Europe’s ruling elites responded with shock and horror to the election of Donald Trump as the next US president. Hardly any government or newspaper expected such a result. They now fear that Trump’s presidency will not only destabilise the United States, but also the rest of the world.

“The financial markets are in chaos, the political world is holding its breath,” commented German financial daily Handelsblatt. “Even if Trump implements only some of his announcements, this planet will not be the same as it once was—not geopolitically, not economically and also not culturally.”

Britain’s Financial Times saw “a moment of great peril” in Trump’s victory. After the Brexit referendum vote in Britain, it “looks like another grievous blow to the liberal international order,” the paper writes. “Mr Trump must decide, by his actions and words, whether he intends to contribute to the great unravelling, at incalculable cost to the west.”

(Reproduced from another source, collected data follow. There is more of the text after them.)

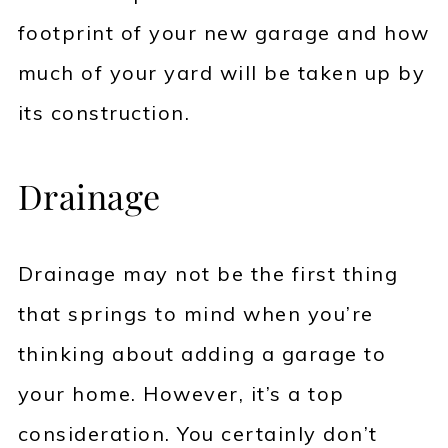
footprint of your new garage and how
much of your yard will be taken up by
its construction.
Drainage
Drainage may not be the first thing
that springs to mind when you’re
thinking about adding a garage to
your home. However, it’s a top
consideration. You certainly don’t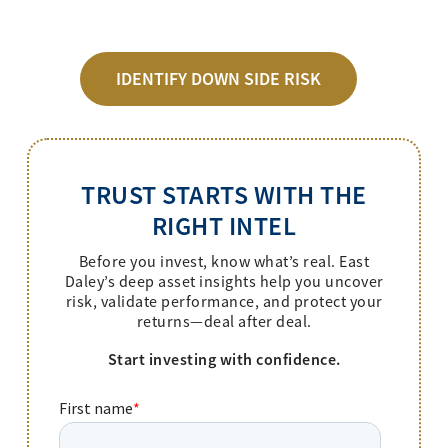
IDENTIFY DOWN SIDE RISK
TRUST STARTS WITH THE
RIGHT INTEL
Before you invest, know what’s real. East
Daley’s deep asset insights help you uncover
risk, validate performance, and protect your
returns—deal after deal.
Start investing with confidence.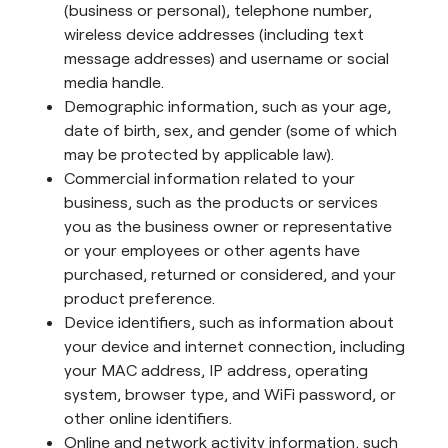
(business or personal), telephone number,
wireless device addresses (including text
message addresses) and username or social
media handle.
Demographic information, such as your age,
date of birth, sex, and gender (some of which
may be protected by applicable law).
Commercial information related to your
business, such as the products or services
you as the business owner or representative
or your employees or other agents have
purchased, returned or considered, and your
product preference.
Device identifiers, such as information about
your device and internet connection, including
your MAC address, IP address, operating
system, browser type, and WiFi password, or
other online identifiers.
Online and network activity information, such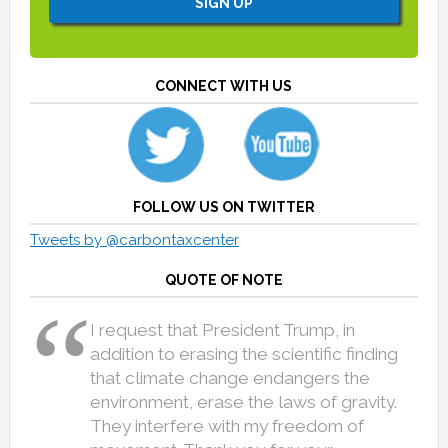
CONNECT WITH US
FOLLOW US ON TWITTER
Tweets by @carbontaxcenter
QUOTE OF NOTE
I request that President Trump, in
addition to erasing the scientific finding
that climate change endangers the
environment, erase the laws of gravity.
They interfere with my freedom of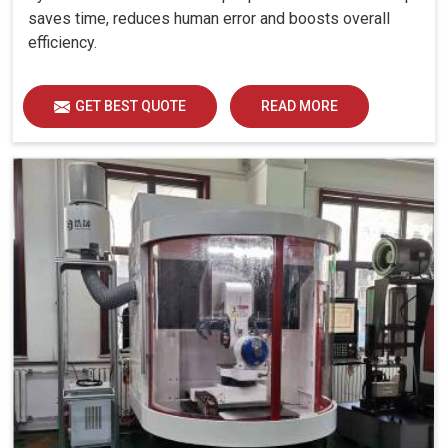
saves time, reduces human error and boosts overall
efficiency.
GET BEST QUOTE
READ MORE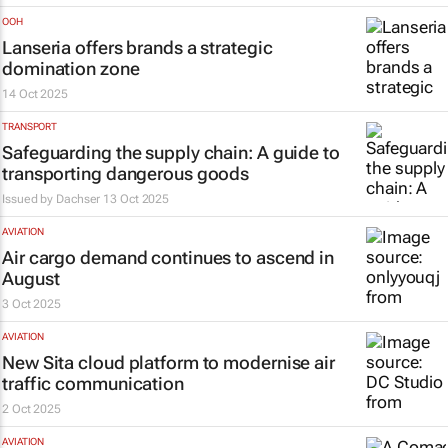
OOH
Lanseria offers brands a strategic
domination zone
14 Oct 2025
TRANSPORT
Safeguarding the supply chain: A guide to
transporting dangerous goods
Issued by
Dachser
13 Oct 2025
AVIATION
Air cargo demand continues to ascend in
August
3 Oct 2025
AVIATION
New Sita cloud platform to modernise air
traffic communication
2 Oct 2025
AVIATION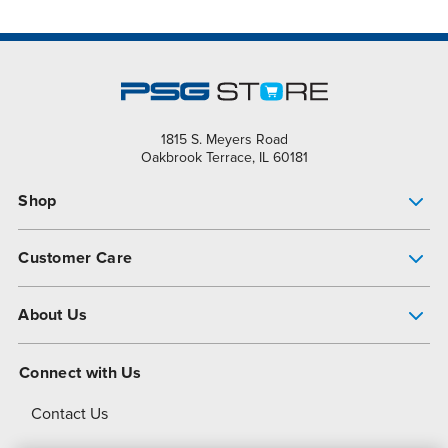
1815 S. Meyers Road
Oakbrook Terrace, IL 60181
Shop
Pump Finder
Customer Care
Shop All Products
Get Help
About Us
All-Flo Support Resources
My Account
About PSG
Connect with Us
Operational Excellence
Contact Us
About Dover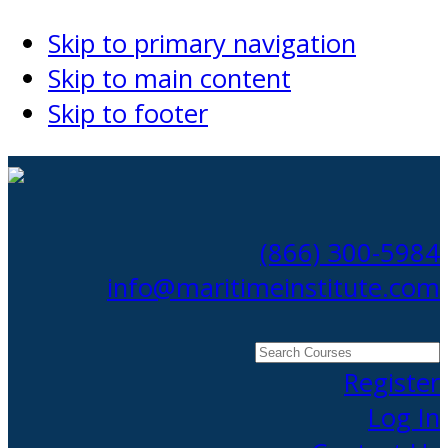
Skip to primary navigation
Skip to main content
Skip to footer
(866) 300-5984
info@maritimeinstitute.com
Search
Courses
Register
Log In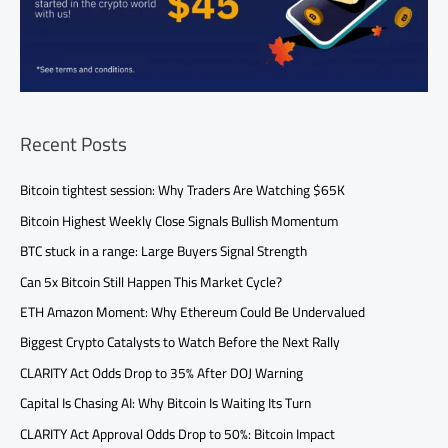
Recent Posts
Bitcoin tightest session: Why Traders Are Watching $65K
Bitcoin Highest Weekly Close Signals Bullish Momentum
BTC stuck in a range: Large Buyers Signal Strength
Can 5x Bitcoin Still Happen This Market Cycle?
ETH Amazon Moment: Why Ethereum Could Be Undervalued
Biggest Crypto Catalysts to Watch Before the Next Rally
CLARITY Act Odds Drop to 35% After DOJ Warning
Capital Is Chasing AI: Why Bitcoin Is Waiting Its Turn
CLARITY Act Approval Odds Drop to 50%: Bitcoin Impact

Guardian columnist Richard Wolffe calls Trump’s victory “nothing short of a revolution. ... America and its relationship to the world has fundamentally changed overnight. ... Taken together, Trump’s victory ushers in the most tumultuous period of American history since the Great Depression and the start of world war two. It will challenge the core concepts of American identity and global security as we have known them for generations.”

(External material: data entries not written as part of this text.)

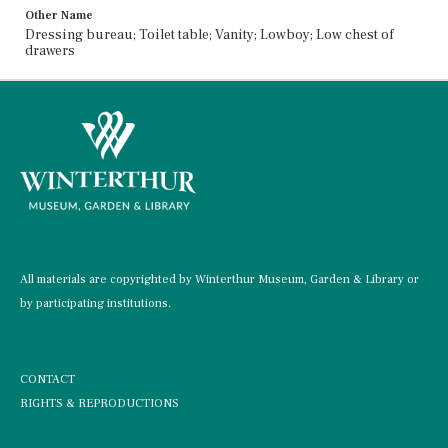
Other Name
Dressing bureau; Toilet table; Vanity; Lowboy; Low chest of
drawers
All materials are copyrighted by Winterthur Museum, Garden & Library or
by participating institutions.
CONTACT
RIGHTS & REPRODUCTIONS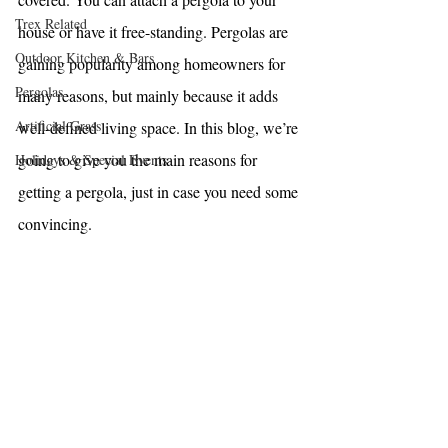
Trex Related
house or have it 
free-standing
. Pergolas are 
Outdoor Kitchen & Bars
gaining popularity among homeowners for 
Pergolas
many reasons, but mainly because it adds 
Artificial Grass
well-defined living space. In this blog, we’re 
going to give you the main reasons for 
Holidays & Special Events
getting a pergola, just in case you need some 
convincing. 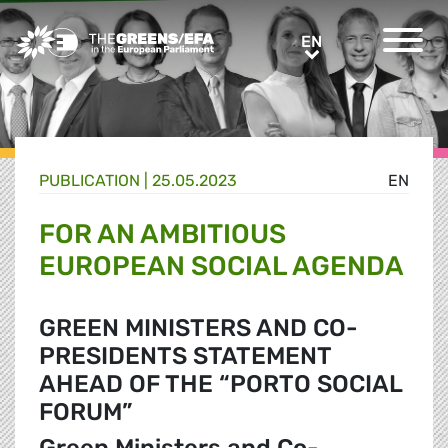
Greens/EFA Home
EN
EN
PUBLICATION
|
25.05.2023
EN
FOR AN AMBITIOUS
EUROPEAN SOCIAL AGENDA
GREEN MINISTERS AND CO-
PRESIDENTS STATEMENT
AHEAD OF THE “PORTO SOCIAL
FORUM”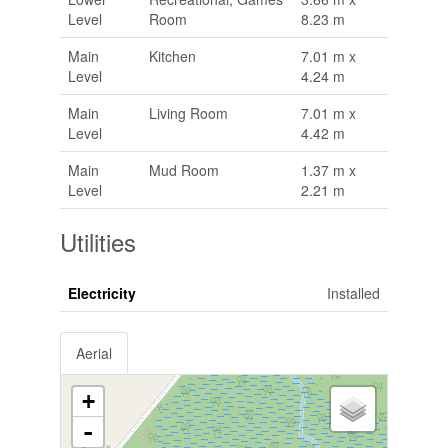
Level
Room
8.23 m
Main
Kitchen
7.01 m x
Level
4.24 m
Main
Living Room
7.01 m x
Level
4.42 m
Main
Mud Room
1.37 m x
Level
2.21 m
Utilities
Electricity
Installed
Aerial
+
-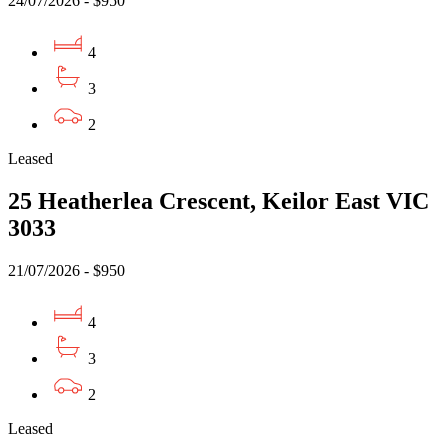
24/07/2026 - $950
4
3
2
Leased
25 Heatherlea Crescent, Keilor East VIC
3033
21/07/2026 - $950
4
3
2
Leased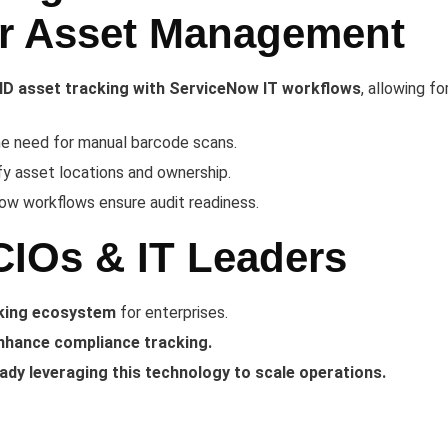
er Asset Management
ID asset tracking with ServiceNow IT workflows
, allowing for
he need for manual barcode scans.
fy asset locations and ownership.
w workflows ensure audit readiness.
CIOs & IT Leaders
cking ecosystem
for enterprises.
nhance compliance tracking.
eady leveraging this technology to scale operations.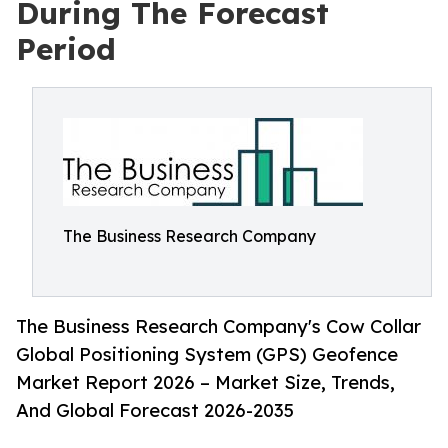
During The Forecast
Period
The Business Research Company
The Business Research Company's Cow Collar
Global Positioning System (GPS) Geofence
Market Report 2026 – Market Size, Trends,
And Global Forecast 2026-2035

Even German Foreign Minister Frank-Walter Steinmeier, obliged to speak cautiously and respect diplomatic norms, warned of sharp conflicts in his statement on the election result. “I think we have to expect that for us, American foreign policy will be less predictable and we must expect that America will increasingly prefer to take its own decisions,” said Steinmeier. “In other words: I don’t want to put a brave face on it. Nothing will be easier, many things will be more difficult.”

Many commentators in the European press noted that the result was not a vote of confidence in Trump, but a vote against the political establishment, and that it displayed parallels to Europe.

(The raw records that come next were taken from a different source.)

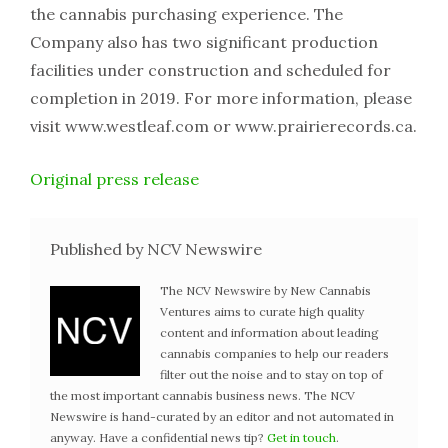
the cannabis purchasing experience. The
Company also has two significant production
facilities under construction and scheduled for
completion in 2019. For more information, please
visit www.westleaf.com or www.prairierecords.ca.
Original press release
Published by NCV Newswire
The NCV Newswire by New Cannabis
Ventures aims to curate high quality
content and information about leading
cannabis companies to help our readers
filter out the noise and to stay on top of
the most important cannabis business news. The NCV
Newswire is hand-curated by an editor and not automated in
anyway. Have a confidential news tip?
Get in touch
.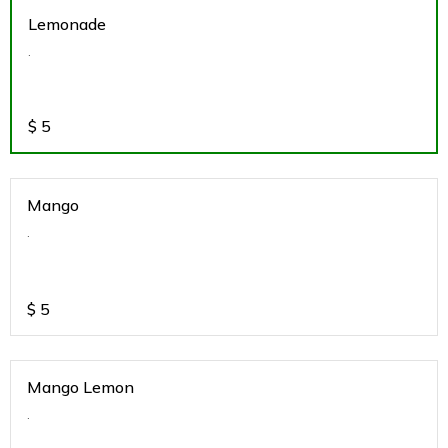
Lemonade
.
$
5
Mango
.
$
5
Mango Lemon
.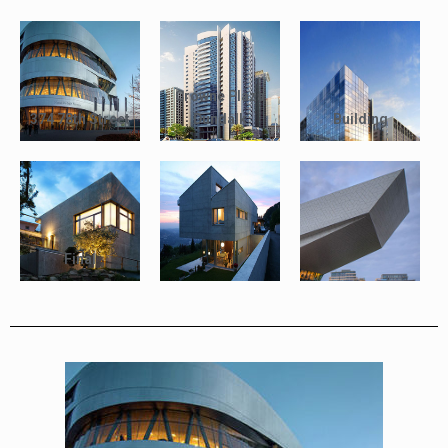
Crowne Plaza
374 78th Street
Dundalk
Building
Final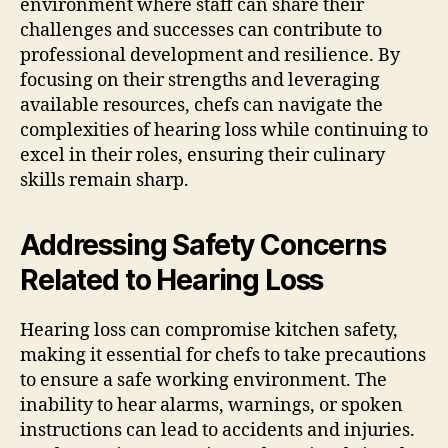
environment where staff can share their
challenges and successes can contribute to
professional development and resilience. By
focusing on their strengths and leveraging
available resources, chefs can navigate the
complexities of hearing loss while continuing to
excel in their roles, ensuring their culinary
skills remain sharp.
Addressing Safety Concerns
Related to Hearing Loss
Hearing loss can compromise kitchen safety,
making it essential for chefs to take precautions
to ensure a safe working environment. The
inability to hear alarms, warnings, or spoken
instructions can lead to accidents and injuries.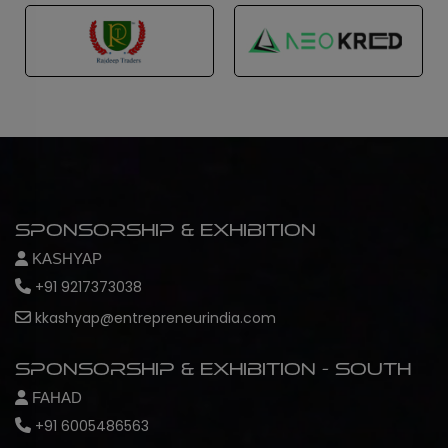
Sponsorship & Exhibition
KASHYAP
+91 9217373038
kkashyap@entrepreneurindia.com
Sponsorship & Exhibition - South
FAHAD
+91 6005486563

“After the Brexit vote in Britain, this is the second time this year that a neglected and almost forgotten section of the population has won a hearing and power,” commented Stefan Kornelius in the Süddeutsche Zeitung. “There are forces at work here that even Donald Trump can’t contain. He merely exploited them.” The rebellious mood goes well beyond Trump. The majority in the US wanted “a revolution. And they have got one now.”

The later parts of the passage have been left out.